The person I was working with had a response that the character she was speaking to was ready with.  The gist was something along the lines of, “He feels that he does so much for his people, that he deserves to enjoy the finer things.  It doesn’t even occur to him that it isn’t completely fair.”

I’m thinking of this because of a koan I came across today:

Bankei was a beloved master of advanced years.  At one point, a young disciple named Dairyo was made cook for the monastery, and he felt that he should serve only fresh miso to Bankei’ to protect his health, while everyone else would eat the miso that had fermented.

It didn’t take Bankei long to notice that his bowl had a better miso than his pupils.  So rather than eat, he sent for the cook to inquire of him what the deal was.  Dairyo said that due to Bankei’s age and position, he shouldn’t eat the older, fermented miso.

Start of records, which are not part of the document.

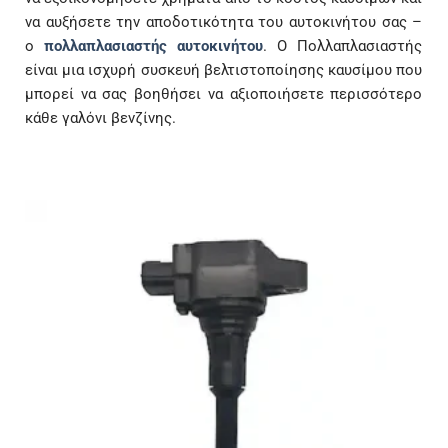
να αυξήσετε την αποδοτικότητα του αυτοκινήτου σας –
ο
πολλαπλασιαστής αυτοκινήτου
. Ο Πολλαπλασιαστής
είναι μια ισχυρή συσκευή βελτιστοποίησης καυσίμου που
μπορεί να σας βοηθήσει να αξιοποιήσετε περισσότερο
κάθε γαλόνι βενζίνης.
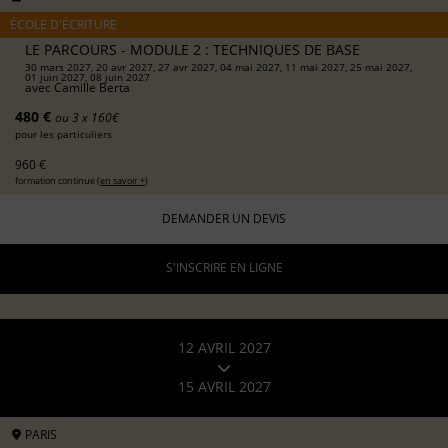
ÉCOLE D'ÉCRITURE
LE PARCOURS - MODULE 2 : TECHNIQUES DE BASE
30 mars 2027, 20 avr 2027, 27 avr 2027, 04 mai 2027, 11 mai 2027, 25 mai 2027,
01 juin 2027, 08 juin 2027
avec
Camille Berta
480 €
ou 3 x 160€
pour les particuliers
960 €
formation continue (
en savoir +
)
DEMANDER UN DEVIS
S'INSCRIRE EN LIGNE
12 AVRIL 2027
15 AVRIL 2027
PARIS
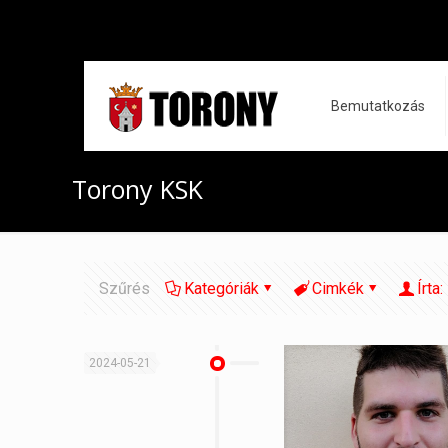
Bemutatkozás
Torony KSK
Szűrés
Kategóriák
Cimkék
Írta:
2024-05-21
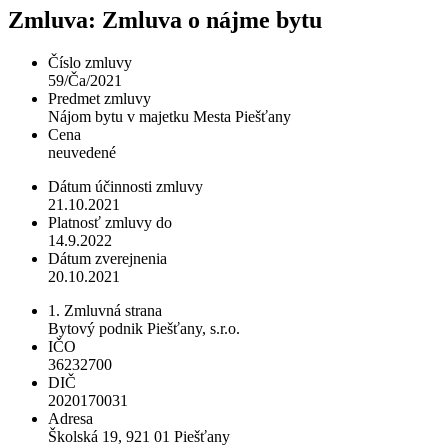
Zmluva: Zmluva o nájme bytu
Číslo zmluvy
59/Ča/2021
Predmet zmluvy
Nájom bytu v majetku Mesta Piešťany
Cena
neuvedené
Dátum účinnosti zmluvy
21.10.2021
Platnosť zmluvy do
14.9.2022
Dátum zverejnenia
20.10.2021
1. Zmluvná strana
Bytový podnik Piešťany, s.r.o.
IČO
36232700
DIČ
2020170031
Adresa
Školská 19, 921 01 Piešťany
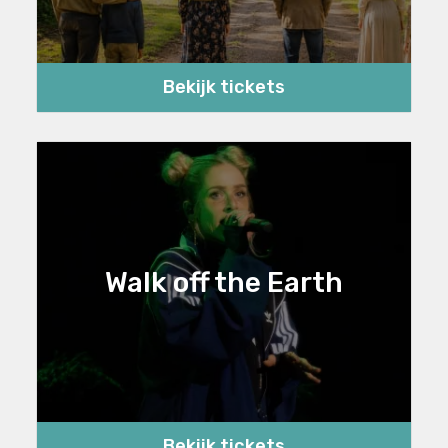
Bekijk tickets
Walk off the Earth
Bekijk tickets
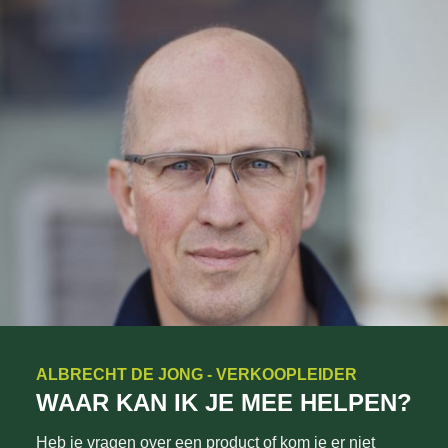
ALBRECHT DE JONG - VERKOOPLEIDER
WAAR KAN IK JE MEE HELPEN?
Heb je vragen over een product of kom je er niet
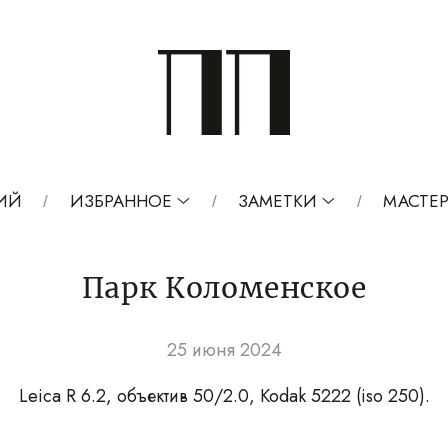
ИЙ
ИЗБРАННОЕ
ЗАМЕТКИ
МАСТЕР
Парк Коломенское
25 июня 2024
Leica R 6.2, объектив 50/2.0, Kodak 5222 (iso 250).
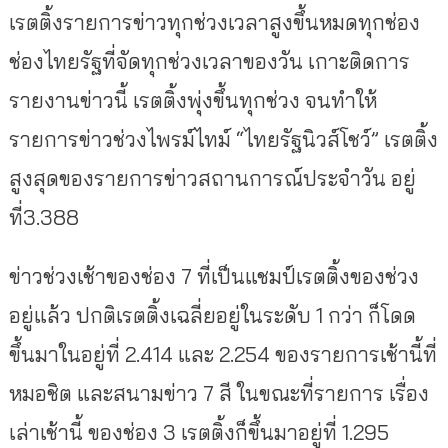
เรตติ้งรายการข่าวทุกช่วงเวลาสูงขึ้นหมดทุกช่อง
ช่องไทยรัฐที่จัดทุกช่วงเวลาของวัน เกาะติดการ
รายงานข่าวนี้ เรตติ้งพุ่งขึ้นทุกช่วง จนทำให้
รายการข่าวช่วงไพรม์ไทม์ “ไทยรัฐนิวส์โชว์” เรตติ้ง
สูงสุดของรายการข่าวสถานการณ์ประจำวัน อยู่
ที่3.388
ข่าวช่วงเช้าของช่อง 7 ที่เป็นแชมป์เรตติ้งของช่วง
อยู่แล้ว ปกติเรตติ้งเฉลี่ยอยู่ในระดับ 1 กว่า ก็โดด
ขึ้นมาในอยู่ที่ 2.414 และ 2.254 ของรายการเช้านี้ที่
หมอชิต และสนามข่าว 7 สี ในขณะที่รายการ เรื่อง
เล่าเช้านี้ ของช่อง 3 เรตติ้งก็ขึ้นมาอยู่ที่ 1.295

Bankei replied, “Then you think I shouldn’t eat!”  He then went to his room and locked the door.  Dairyo followed and remained by the door, begging his master’s forgiveness.  Seven days went on, with Bankei unwilling to open his door and Dairyo unwilling to leave it.

Finally, one of the other pupils called out to Bankei, “You may be all right in there, old master, but this young disciple here has to eat!  He can’t sit out here starving forever!”

At that, Bankei came out, smiling as he helped Dairyo up.  He told the young man, “I insist on eating the same food as the least of my followers.  When you become teacher, I want you to remember this.”